> _Exercise brief_:
In the material below, find the line with "rythme et ton trait." and the line with "Percorso di studio". Output exactly those two lines and all lines between them, leaving out pictures.

> _Provided records_:

▼

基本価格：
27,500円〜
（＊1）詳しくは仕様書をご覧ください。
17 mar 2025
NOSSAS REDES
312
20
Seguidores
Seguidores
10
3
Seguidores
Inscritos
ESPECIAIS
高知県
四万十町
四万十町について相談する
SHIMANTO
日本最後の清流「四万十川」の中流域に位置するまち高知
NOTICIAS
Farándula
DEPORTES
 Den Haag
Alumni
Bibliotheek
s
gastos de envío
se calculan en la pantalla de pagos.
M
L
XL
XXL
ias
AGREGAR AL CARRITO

▲
▼

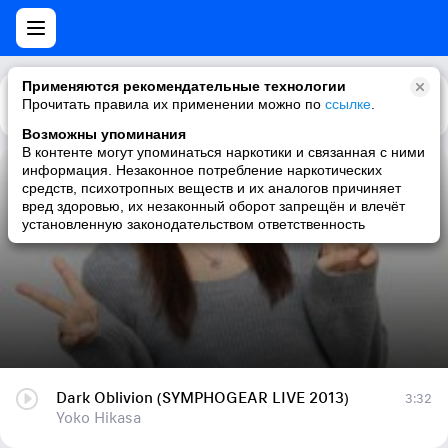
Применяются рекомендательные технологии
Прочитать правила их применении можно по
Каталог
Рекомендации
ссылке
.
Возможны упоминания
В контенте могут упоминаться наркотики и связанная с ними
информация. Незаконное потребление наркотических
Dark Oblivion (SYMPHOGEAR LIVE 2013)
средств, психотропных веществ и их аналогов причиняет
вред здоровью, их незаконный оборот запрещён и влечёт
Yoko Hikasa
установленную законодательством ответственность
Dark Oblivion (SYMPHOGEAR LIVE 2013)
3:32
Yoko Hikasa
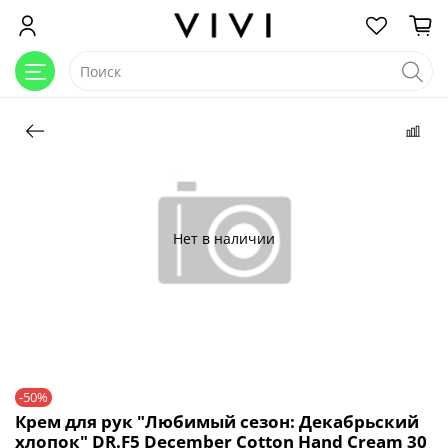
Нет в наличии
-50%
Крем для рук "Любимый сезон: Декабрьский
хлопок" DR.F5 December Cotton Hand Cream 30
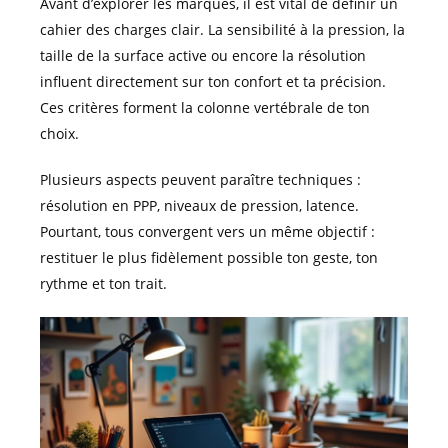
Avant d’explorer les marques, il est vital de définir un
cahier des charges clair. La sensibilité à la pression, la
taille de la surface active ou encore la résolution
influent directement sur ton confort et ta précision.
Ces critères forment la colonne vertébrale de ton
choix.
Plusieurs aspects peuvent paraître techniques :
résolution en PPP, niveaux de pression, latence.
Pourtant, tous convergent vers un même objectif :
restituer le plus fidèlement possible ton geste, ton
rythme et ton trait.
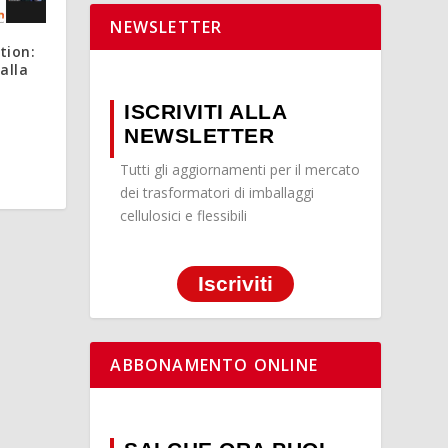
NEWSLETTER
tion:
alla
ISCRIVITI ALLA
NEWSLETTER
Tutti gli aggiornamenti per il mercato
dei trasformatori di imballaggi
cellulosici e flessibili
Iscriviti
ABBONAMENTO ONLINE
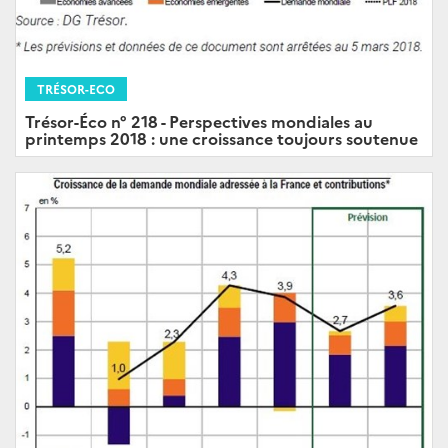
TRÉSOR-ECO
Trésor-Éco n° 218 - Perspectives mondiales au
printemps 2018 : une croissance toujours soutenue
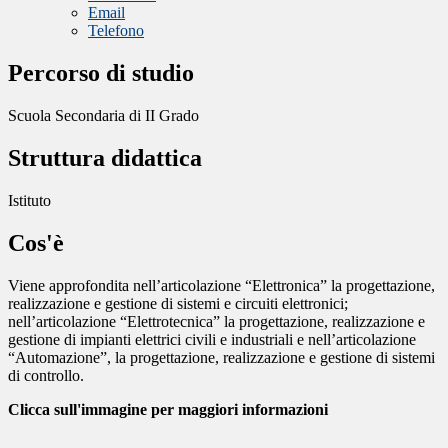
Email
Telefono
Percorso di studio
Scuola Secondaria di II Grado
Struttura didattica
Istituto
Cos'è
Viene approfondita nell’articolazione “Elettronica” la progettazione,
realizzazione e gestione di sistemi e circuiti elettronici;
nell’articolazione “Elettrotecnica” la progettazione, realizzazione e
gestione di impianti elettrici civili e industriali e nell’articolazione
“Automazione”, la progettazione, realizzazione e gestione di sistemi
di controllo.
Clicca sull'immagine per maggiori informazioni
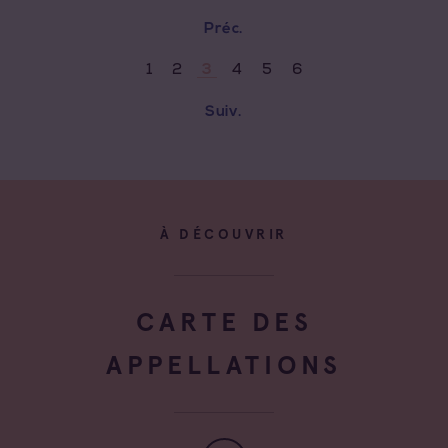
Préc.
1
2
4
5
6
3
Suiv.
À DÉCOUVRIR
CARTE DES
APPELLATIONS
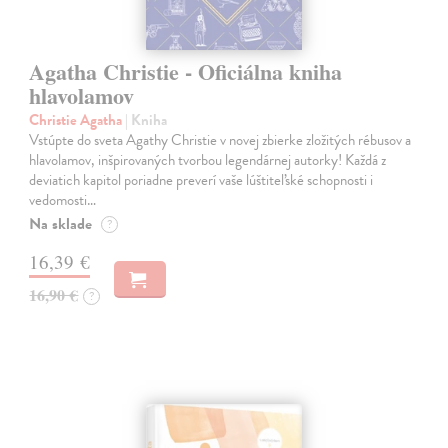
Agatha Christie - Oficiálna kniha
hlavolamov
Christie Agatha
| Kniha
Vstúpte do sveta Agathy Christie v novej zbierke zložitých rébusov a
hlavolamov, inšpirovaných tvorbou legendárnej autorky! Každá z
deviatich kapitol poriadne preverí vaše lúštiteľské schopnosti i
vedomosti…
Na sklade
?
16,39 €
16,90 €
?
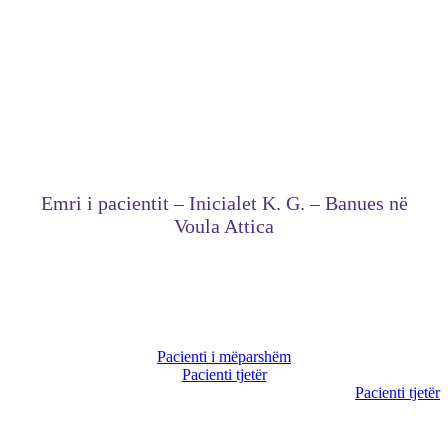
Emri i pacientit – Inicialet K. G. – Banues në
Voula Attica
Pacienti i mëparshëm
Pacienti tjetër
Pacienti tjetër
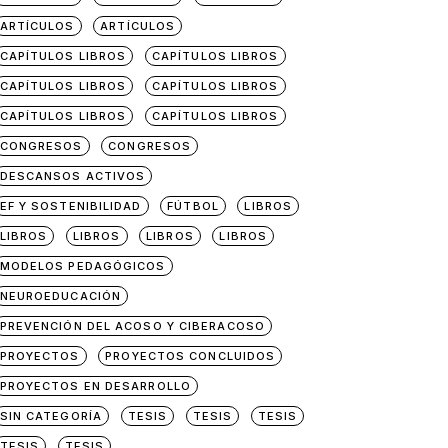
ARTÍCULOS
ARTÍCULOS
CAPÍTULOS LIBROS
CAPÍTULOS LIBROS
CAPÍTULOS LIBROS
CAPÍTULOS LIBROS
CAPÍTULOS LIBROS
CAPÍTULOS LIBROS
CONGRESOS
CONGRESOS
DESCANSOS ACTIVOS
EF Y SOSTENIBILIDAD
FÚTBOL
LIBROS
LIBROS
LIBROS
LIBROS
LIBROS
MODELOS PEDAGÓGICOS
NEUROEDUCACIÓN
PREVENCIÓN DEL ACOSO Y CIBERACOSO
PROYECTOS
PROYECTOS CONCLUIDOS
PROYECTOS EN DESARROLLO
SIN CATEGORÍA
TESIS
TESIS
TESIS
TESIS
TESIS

▲

> _Final answer_:
rythme et ton trait.
NEWSLETTER
tion:
alla
ISCRIVITI ALLA
NEWSLETTER
Tutti gli aggiornamenti per il mercato
dei trasformatori di imballaggi
cellulosici e flessibili
Iscriviti
ABBONAMENTO ONLINE
TRÉSOR-ECO
Trésor-Éco n° 218 - Perspectives mondiales au
printemps 2018 : une croissance toujours soutenue
Email
Telefono
Percorso di studio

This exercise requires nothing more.